(Data excerpts)

* * * *

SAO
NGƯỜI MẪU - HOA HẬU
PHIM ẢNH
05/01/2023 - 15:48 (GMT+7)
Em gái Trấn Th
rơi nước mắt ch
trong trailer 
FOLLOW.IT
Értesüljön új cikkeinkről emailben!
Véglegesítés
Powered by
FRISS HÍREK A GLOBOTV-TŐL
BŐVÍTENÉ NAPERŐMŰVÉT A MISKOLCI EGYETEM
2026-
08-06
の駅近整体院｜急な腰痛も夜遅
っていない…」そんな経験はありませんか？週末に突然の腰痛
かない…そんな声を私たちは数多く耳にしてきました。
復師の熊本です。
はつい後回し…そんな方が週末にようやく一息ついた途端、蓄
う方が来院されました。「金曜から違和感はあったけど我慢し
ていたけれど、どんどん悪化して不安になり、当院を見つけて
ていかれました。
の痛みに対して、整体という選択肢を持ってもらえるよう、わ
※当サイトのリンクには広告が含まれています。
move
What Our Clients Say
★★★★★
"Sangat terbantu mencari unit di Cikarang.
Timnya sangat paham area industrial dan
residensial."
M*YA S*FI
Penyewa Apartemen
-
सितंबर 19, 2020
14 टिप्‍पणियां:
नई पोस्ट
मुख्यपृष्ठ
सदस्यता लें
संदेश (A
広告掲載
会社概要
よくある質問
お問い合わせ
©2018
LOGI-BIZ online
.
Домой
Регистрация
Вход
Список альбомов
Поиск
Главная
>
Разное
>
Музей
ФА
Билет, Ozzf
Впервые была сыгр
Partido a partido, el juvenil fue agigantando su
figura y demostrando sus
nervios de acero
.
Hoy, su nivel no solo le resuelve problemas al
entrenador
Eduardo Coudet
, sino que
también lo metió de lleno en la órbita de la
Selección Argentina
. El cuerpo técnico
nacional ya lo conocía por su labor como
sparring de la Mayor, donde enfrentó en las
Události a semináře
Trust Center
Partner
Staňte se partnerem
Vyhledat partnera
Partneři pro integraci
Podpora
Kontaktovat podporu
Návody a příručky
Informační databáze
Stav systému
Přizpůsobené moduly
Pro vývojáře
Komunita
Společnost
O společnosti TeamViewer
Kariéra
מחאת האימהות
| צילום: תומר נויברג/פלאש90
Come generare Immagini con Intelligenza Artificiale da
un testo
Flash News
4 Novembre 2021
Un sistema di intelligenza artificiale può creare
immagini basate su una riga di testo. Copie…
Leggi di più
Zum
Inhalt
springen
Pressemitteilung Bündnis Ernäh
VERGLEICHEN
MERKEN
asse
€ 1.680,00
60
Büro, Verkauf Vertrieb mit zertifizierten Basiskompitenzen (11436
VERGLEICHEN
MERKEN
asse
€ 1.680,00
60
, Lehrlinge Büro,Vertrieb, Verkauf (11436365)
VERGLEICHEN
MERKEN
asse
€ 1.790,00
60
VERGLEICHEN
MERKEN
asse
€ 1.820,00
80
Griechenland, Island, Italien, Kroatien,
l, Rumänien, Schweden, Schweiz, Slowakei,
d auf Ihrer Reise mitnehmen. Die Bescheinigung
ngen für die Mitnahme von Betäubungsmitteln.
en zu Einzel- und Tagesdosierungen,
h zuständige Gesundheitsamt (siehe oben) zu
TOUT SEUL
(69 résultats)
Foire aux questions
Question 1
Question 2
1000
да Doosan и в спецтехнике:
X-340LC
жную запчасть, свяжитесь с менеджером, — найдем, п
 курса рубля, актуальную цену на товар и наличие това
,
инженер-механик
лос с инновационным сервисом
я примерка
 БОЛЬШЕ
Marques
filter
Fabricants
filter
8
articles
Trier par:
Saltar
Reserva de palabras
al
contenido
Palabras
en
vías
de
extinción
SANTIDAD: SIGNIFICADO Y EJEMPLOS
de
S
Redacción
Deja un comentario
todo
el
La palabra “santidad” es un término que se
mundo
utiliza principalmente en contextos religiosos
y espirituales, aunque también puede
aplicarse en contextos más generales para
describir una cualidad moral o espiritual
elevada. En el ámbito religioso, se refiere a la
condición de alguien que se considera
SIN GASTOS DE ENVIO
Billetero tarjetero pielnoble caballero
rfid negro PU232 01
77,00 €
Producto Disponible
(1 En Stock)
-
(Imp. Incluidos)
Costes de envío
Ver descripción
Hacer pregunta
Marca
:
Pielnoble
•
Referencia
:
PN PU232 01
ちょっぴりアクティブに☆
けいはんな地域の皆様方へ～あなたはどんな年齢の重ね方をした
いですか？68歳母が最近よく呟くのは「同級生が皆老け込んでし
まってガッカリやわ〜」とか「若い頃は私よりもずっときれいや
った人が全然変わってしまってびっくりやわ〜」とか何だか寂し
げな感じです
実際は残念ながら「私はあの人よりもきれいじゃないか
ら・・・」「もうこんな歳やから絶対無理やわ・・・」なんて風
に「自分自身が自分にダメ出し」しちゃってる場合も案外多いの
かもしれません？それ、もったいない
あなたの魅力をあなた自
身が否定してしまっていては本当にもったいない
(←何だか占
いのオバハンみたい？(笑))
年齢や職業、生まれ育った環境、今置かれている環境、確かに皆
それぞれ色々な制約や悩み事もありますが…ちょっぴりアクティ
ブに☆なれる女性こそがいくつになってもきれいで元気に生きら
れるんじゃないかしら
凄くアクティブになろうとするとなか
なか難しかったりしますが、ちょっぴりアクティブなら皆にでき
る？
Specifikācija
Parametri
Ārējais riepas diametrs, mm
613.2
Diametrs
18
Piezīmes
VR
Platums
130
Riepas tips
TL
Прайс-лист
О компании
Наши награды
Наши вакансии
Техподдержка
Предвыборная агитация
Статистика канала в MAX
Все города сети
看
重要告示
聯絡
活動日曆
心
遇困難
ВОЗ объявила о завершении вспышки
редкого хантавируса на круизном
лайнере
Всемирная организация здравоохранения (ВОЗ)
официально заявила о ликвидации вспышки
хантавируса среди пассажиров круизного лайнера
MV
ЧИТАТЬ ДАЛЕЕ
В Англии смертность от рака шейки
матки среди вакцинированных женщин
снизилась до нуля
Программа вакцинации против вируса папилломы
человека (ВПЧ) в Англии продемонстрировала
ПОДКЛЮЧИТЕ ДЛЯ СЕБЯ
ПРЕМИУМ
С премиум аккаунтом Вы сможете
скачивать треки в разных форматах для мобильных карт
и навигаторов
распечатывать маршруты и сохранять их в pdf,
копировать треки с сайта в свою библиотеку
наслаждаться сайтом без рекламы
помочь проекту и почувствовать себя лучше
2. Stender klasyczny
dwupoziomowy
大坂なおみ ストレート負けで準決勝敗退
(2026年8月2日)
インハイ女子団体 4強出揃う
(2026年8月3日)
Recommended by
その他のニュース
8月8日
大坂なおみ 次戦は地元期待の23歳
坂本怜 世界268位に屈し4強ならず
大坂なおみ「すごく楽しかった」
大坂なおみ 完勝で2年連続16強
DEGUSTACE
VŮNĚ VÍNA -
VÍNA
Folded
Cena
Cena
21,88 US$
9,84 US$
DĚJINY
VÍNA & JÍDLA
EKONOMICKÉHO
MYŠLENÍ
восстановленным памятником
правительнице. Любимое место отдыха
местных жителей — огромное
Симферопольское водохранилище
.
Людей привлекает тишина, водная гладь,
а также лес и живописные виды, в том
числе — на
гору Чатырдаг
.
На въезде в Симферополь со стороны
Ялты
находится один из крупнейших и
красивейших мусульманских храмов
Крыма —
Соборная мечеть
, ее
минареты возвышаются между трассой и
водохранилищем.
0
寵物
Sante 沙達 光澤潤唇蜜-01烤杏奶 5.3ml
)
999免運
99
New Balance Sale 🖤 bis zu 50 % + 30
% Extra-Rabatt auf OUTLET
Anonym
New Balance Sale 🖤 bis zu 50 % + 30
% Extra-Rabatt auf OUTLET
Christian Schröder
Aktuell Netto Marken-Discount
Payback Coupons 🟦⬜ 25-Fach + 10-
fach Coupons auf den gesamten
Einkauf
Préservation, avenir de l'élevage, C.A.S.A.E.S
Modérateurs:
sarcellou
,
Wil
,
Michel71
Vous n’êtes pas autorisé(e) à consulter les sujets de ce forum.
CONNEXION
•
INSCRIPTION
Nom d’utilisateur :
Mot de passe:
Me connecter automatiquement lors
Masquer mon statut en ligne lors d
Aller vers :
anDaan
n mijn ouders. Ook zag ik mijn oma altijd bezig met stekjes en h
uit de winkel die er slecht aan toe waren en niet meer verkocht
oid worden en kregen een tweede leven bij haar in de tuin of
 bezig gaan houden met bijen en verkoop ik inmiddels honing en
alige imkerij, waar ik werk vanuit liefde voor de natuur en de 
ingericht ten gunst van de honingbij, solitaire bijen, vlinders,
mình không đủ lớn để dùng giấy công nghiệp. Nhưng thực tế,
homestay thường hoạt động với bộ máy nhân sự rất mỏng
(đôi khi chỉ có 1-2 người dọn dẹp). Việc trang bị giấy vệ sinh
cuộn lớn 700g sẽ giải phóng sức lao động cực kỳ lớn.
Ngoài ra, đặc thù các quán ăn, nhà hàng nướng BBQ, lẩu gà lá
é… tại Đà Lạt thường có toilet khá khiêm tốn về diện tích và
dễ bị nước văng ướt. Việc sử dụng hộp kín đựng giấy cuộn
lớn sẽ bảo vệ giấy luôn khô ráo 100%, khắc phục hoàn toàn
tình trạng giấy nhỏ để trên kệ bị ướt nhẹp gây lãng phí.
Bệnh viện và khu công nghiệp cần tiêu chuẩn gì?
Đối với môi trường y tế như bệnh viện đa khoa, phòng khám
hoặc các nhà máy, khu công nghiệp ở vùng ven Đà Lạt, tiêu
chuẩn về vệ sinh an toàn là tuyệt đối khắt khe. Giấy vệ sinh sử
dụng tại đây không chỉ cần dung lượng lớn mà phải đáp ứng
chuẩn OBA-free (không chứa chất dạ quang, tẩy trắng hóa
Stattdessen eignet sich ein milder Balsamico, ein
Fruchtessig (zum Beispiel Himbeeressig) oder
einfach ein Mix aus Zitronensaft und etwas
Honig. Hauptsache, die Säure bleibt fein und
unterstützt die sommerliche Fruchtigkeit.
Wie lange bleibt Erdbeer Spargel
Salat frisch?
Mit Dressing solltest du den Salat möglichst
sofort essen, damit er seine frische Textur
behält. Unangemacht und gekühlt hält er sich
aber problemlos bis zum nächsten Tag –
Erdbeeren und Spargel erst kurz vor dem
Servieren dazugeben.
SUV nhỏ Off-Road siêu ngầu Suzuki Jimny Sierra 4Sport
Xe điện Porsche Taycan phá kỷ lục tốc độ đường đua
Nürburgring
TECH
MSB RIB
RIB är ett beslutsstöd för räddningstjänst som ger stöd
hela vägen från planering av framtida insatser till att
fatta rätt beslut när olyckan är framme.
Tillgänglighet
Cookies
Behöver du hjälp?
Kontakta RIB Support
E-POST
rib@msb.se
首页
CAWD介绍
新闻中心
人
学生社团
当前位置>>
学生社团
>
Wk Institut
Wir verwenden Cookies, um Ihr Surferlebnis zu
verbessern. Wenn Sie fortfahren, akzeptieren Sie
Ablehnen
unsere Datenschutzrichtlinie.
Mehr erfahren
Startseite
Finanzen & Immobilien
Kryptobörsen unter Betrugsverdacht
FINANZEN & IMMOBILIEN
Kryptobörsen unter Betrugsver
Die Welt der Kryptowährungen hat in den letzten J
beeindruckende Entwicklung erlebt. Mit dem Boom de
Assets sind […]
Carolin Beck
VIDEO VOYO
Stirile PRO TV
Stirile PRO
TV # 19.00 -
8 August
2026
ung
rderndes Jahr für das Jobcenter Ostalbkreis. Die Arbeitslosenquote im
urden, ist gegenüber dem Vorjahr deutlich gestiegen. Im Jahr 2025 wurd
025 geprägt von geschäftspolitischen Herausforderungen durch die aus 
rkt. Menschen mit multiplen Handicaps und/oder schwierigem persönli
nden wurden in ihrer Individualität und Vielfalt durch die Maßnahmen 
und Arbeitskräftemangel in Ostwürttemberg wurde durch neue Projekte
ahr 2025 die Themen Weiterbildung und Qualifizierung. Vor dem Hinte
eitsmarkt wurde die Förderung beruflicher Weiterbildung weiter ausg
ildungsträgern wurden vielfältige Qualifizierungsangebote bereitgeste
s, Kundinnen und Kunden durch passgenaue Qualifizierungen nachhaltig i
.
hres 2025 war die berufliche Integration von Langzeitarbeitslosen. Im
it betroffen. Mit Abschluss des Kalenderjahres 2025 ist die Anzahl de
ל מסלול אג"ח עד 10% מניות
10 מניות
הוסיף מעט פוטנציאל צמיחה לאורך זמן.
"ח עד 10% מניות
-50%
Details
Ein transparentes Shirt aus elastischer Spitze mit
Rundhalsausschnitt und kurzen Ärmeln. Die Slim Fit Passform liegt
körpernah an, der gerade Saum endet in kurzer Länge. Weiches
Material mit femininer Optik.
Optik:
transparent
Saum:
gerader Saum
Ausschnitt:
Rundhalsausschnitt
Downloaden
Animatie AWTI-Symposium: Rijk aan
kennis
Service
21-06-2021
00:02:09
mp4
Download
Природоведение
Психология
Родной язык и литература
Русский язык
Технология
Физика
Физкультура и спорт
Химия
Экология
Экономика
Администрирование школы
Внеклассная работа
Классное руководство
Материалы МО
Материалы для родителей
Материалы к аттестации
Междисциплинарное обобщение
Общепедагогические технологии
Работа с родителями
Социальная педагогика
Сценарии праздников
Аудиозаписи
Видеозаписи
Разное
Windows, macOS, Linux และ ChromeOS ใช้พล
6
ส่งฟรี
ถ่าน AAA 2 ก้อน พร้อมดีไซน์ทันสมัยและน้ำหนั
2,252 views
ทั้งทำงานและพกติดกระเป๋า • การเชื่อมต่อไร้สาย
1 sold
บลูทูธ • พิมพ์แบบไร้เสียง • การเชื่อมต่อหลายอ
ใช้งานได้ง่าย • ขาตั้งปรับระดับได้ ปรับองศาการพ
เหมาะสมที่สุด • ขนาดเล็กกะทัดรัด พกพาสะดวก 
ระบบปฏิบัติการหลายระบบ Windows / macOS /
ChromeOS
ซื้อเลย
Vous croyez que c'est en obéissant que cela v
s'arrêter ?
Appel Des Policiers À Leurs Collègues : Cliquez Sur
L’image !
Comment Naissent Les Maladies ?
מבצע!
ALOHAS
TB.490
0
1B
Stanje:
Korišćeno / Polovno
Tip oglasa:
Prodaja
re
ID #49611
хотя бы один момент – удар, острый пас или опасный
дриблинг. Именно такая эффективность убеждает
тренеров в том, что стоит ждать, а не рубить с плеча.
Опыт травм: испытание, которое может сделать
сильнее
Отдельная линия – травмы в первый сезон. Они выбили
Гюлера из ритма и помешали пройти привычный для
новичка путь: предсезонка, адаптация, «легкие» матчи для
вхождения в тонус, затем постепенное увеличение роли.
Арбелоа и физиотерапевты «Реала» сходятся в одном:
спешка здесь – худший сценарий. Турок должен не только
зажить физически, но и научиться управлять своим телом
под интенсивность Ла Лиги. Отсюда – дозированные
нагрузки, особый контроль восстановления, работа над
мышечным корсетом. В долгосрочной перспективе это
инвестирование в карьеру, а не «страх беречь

* * * *

- **What you have to do**: Take every line from the records above that has the word "sinh" and copy it.

- **Exercise answer**:
(đôi khi chỉ có 1-2 người dọn dẹp). Việc trang bị giấy vệ sinh
chuẩn về vệ sinh an toàn là tuyệt đối khắt khe. Giấy vệ sinh sử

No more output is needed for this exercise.